Periodic Reporting for period 1 - SUSTEPS (SUSTAINABLE, SECURE AND COMPETITIVE ENERGY THROUGH SCALING UP ADVANCED BIOFUEL GENERATION)
Période du rapport: 2023-09-01 au 2025-02-28
SUSTEPS Project responds to Europe’s goals of achieving climate neutrality by 2050 and cutting greenhouse gas emissions by 55% by 2030. With transportation, especially aviation, being difficult to decarbonize, sustainable algae-based biofuels emerge as a promising solution.
Algae grow rapidly, need neither arable land nor fresh water, and absorb significant CO2. Once harvested, they can be converted into drop-in fuels that integrate seamlessly with existing engines. However, algae-based biofuels face technical, economic, and systemic challenges across their value chain. SUSTEPS aims to deliver cost-effective, scalable solutions to accelerate commercialization and adoption.

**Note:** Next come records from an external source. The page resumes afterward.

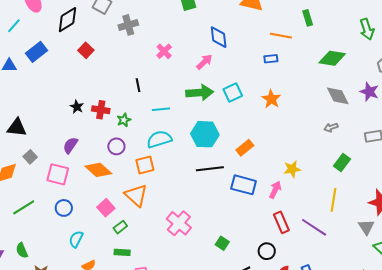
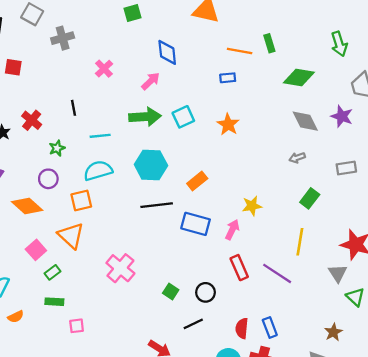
green rectangle: (308, 18) -> (269, 43), moved
red square: (86, 50) -> (13, 67), turned -35
red cross: (101, 110) -> (32, 120), moved, turned 30
black circle: (267, 251) -> (205, 292), moved

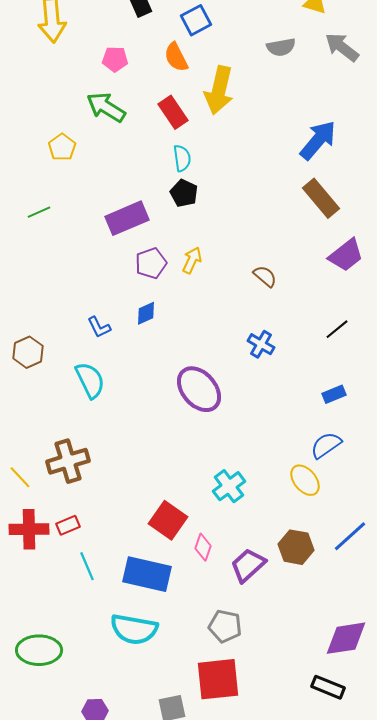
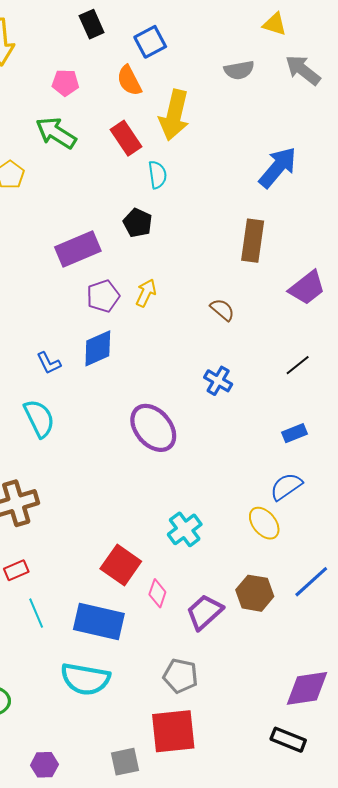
cyan semicircle: (182, 158) -> (157, 175), moved
brown rectangle: (321, 198) -> (253, 241), moved, turned 48
blue diamond: (146, 313) -> (98, 348), size x1.5

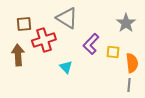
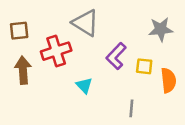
gray star: (126, 23) -> (161, 29), turned 30
brown square: (24, 24) -> (19, 31), moved
gray line: (129, 85) -> (131, 108), moved

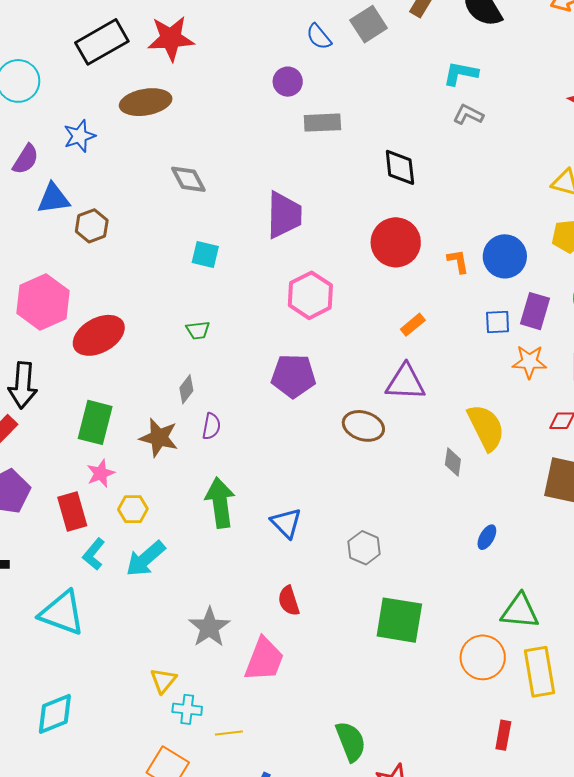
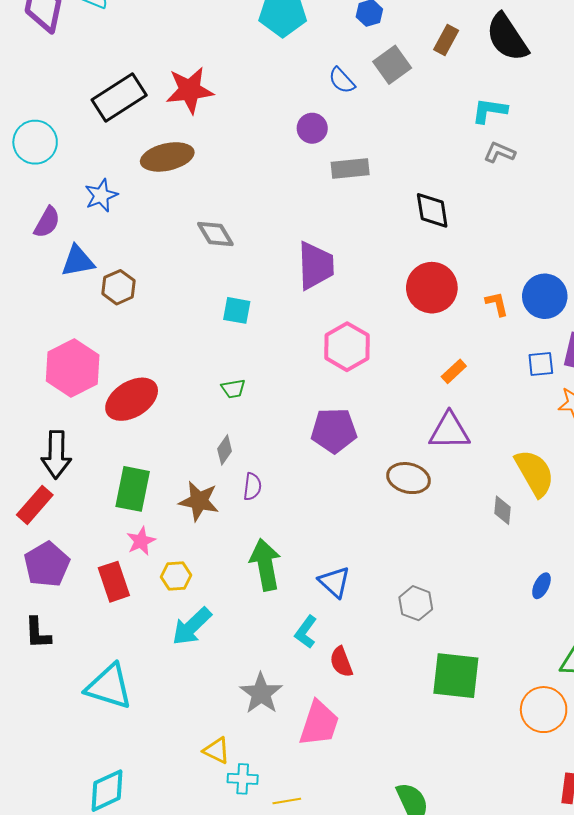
cyan L-shape: (94, 554) -> (306, 632), moved
yellow triangle: (163, 681) -> (217, 751), turned -40

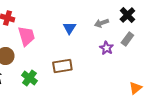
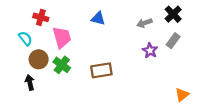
blue triangle: (69, 28) -> (98, 19), moved, turned -48
green cross: (29, 78) -> (62, 65), moved

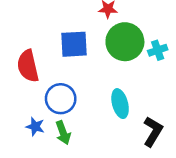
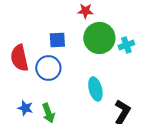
blue square: (74, 44) -> (57, 40), size x0.7
blue circle: (61, 99) -> (48, 68), moved

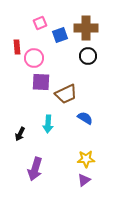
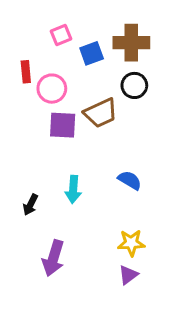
brown trapezoid: (66, 94) -> (101, 113), moved

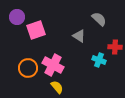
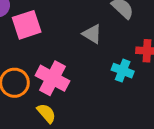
yellow semicircle: (57, 87) -> (46, 113), moved

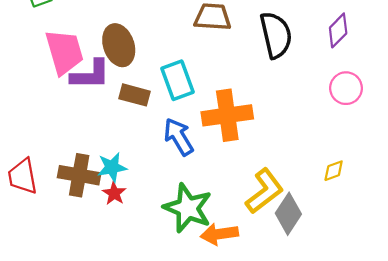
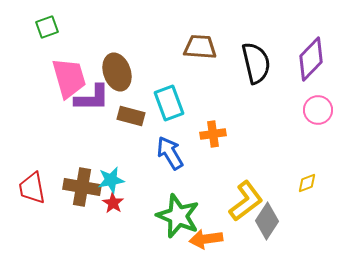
purple diamond: (338, 30) -> (311, 59), size x1.4
orange cross: (227, 115) -> (213, 134), size x0.6

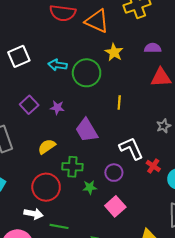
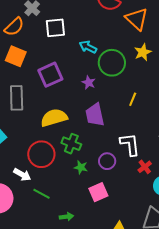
purple square: (29, 105) -> (50, 75), size x1.4
purple star: (57, 108) -> (89, 82), moved
yellow semicircle: (47, 147) -> (54, 118), size x1.5

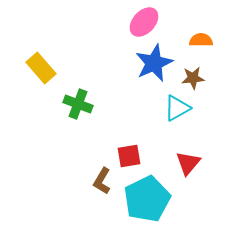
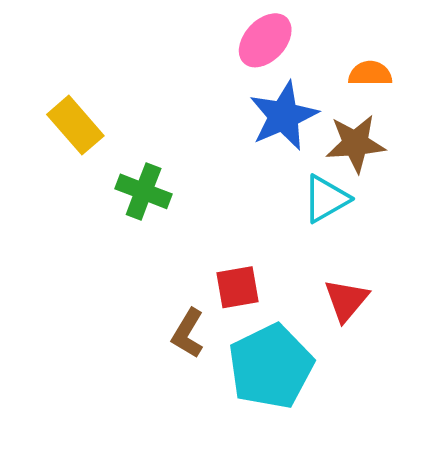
brown star: (193, 78) -> (355, 144), size x1.4

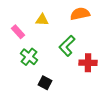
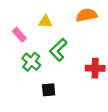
green L-shape: (67, 46) -> (58, 50), moved
black square: (45, 83) -> (49, 90), turned -32

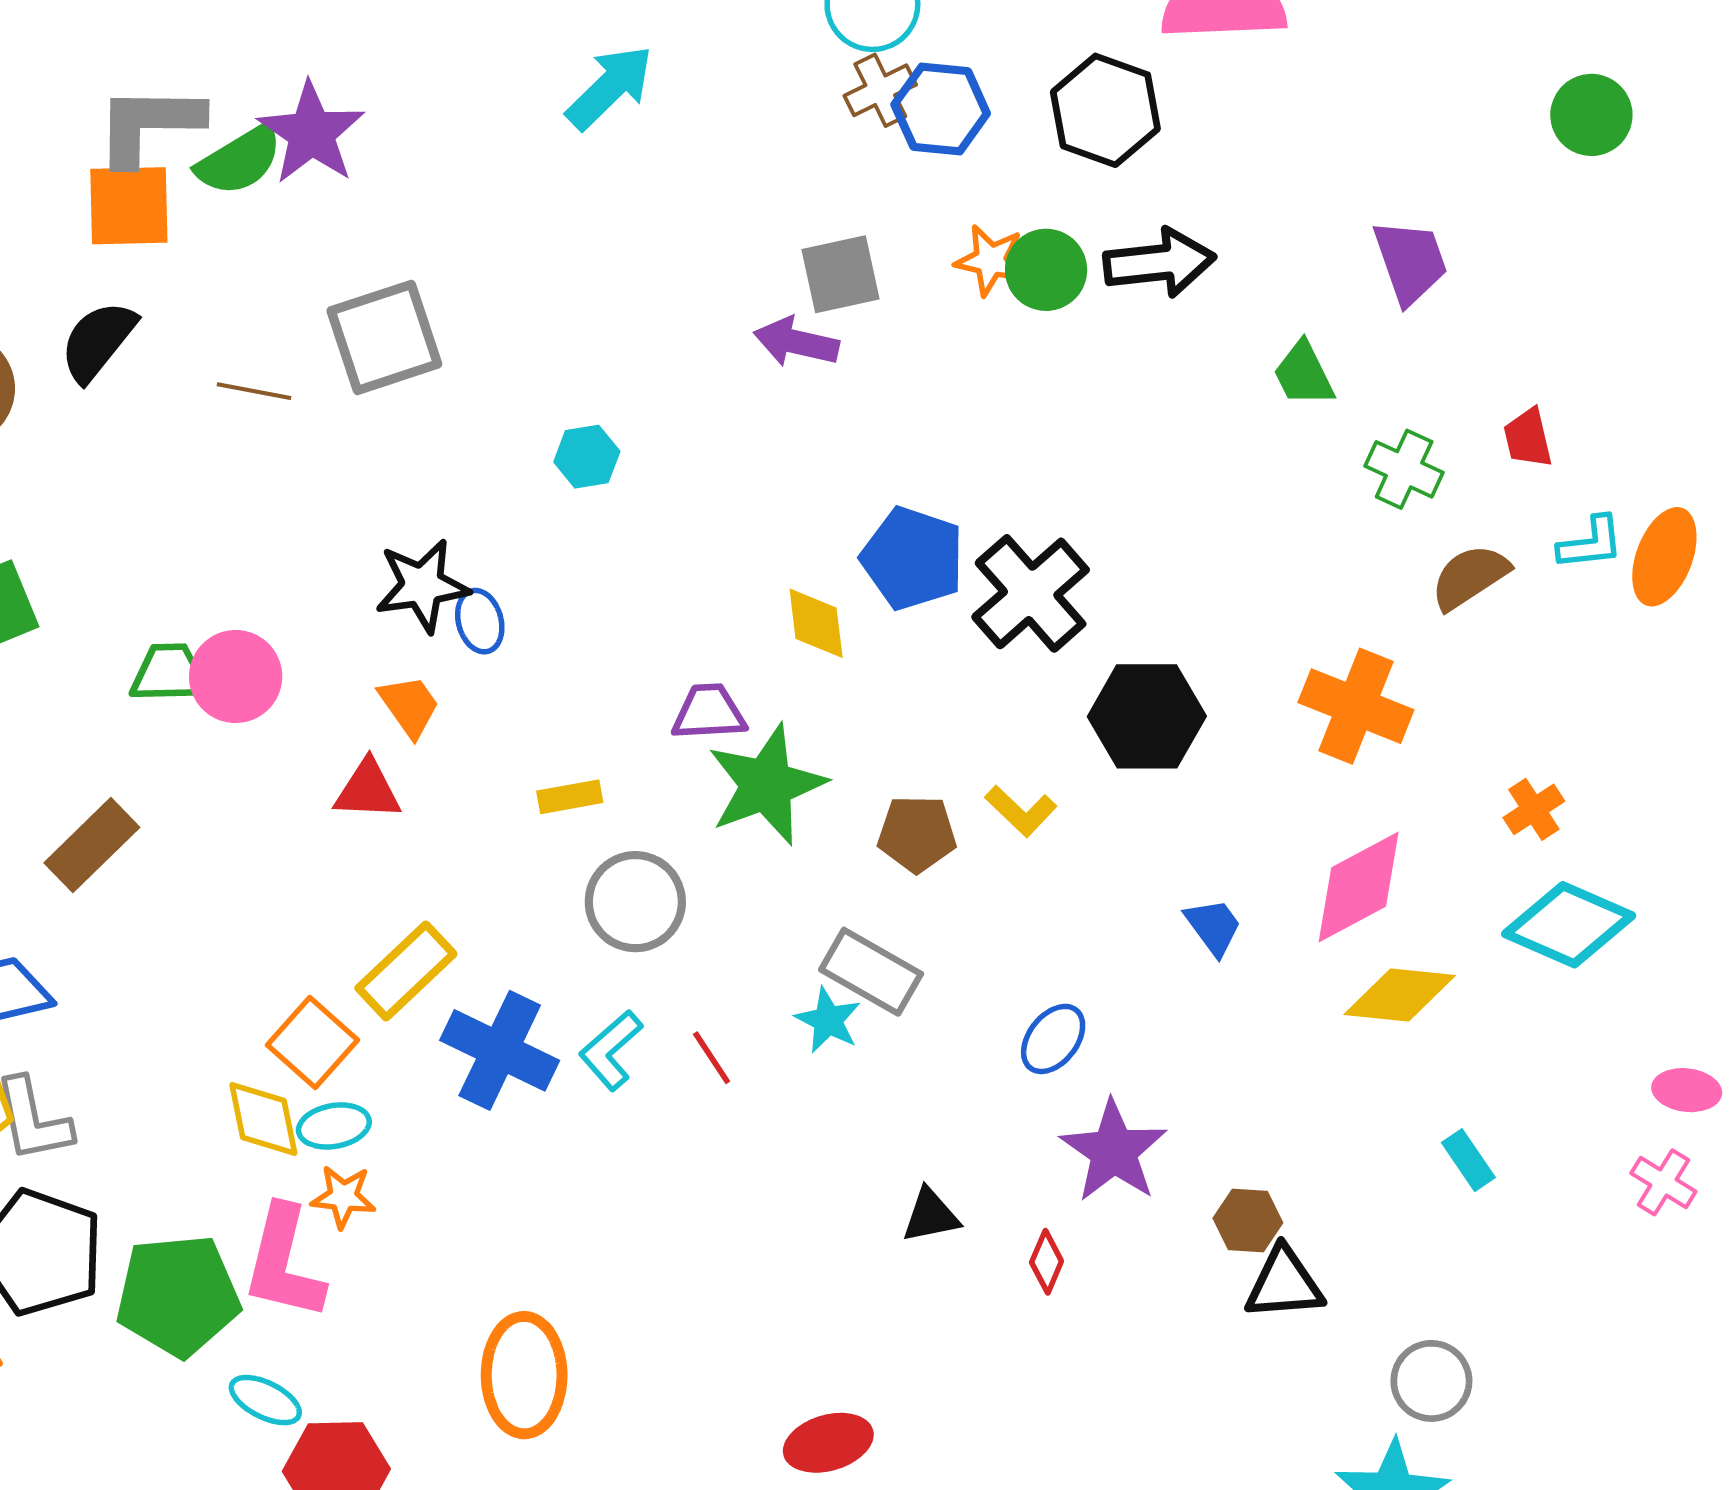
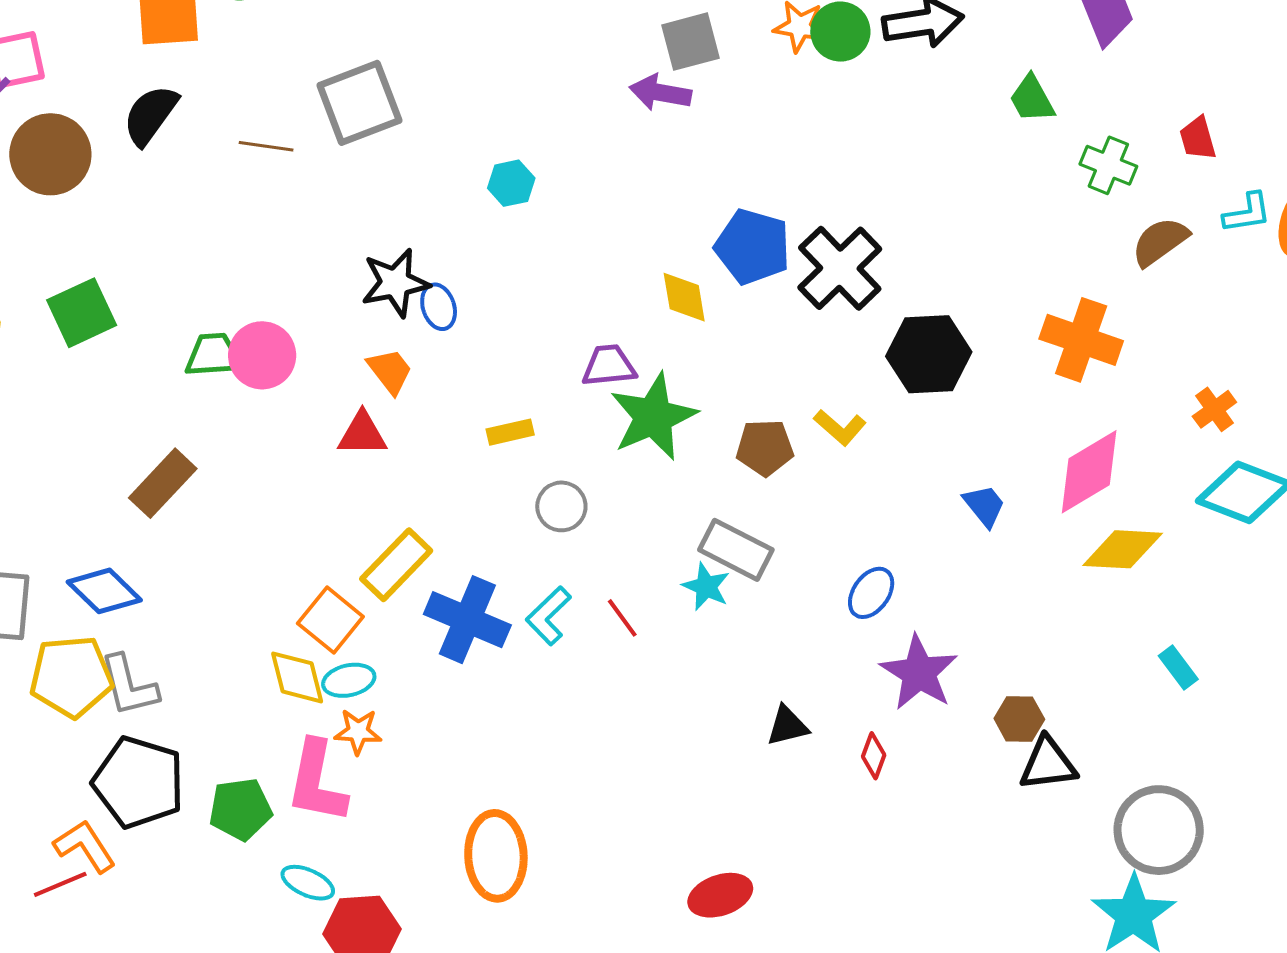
gray circle: (635, 902) -> (561, 506), size x0.7
green pentagon: (178, 1295) -> (240, 809), size x0.7
gray circle: (1431, 1381) -> (1159, 830), size x1.5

SUSTEPS develops a novel bio-refinery concept that utilizes CO2 from high-emission facilities and nutrients from wastewater, lowering costs and reducing environmental impact. It integrates green hydrogen and the recovery of value-added chemicals to enhance process viability and fosters international cooperation to build global knowledge for the scaling-up and sustainability assessment of algae-based biofuel value chains.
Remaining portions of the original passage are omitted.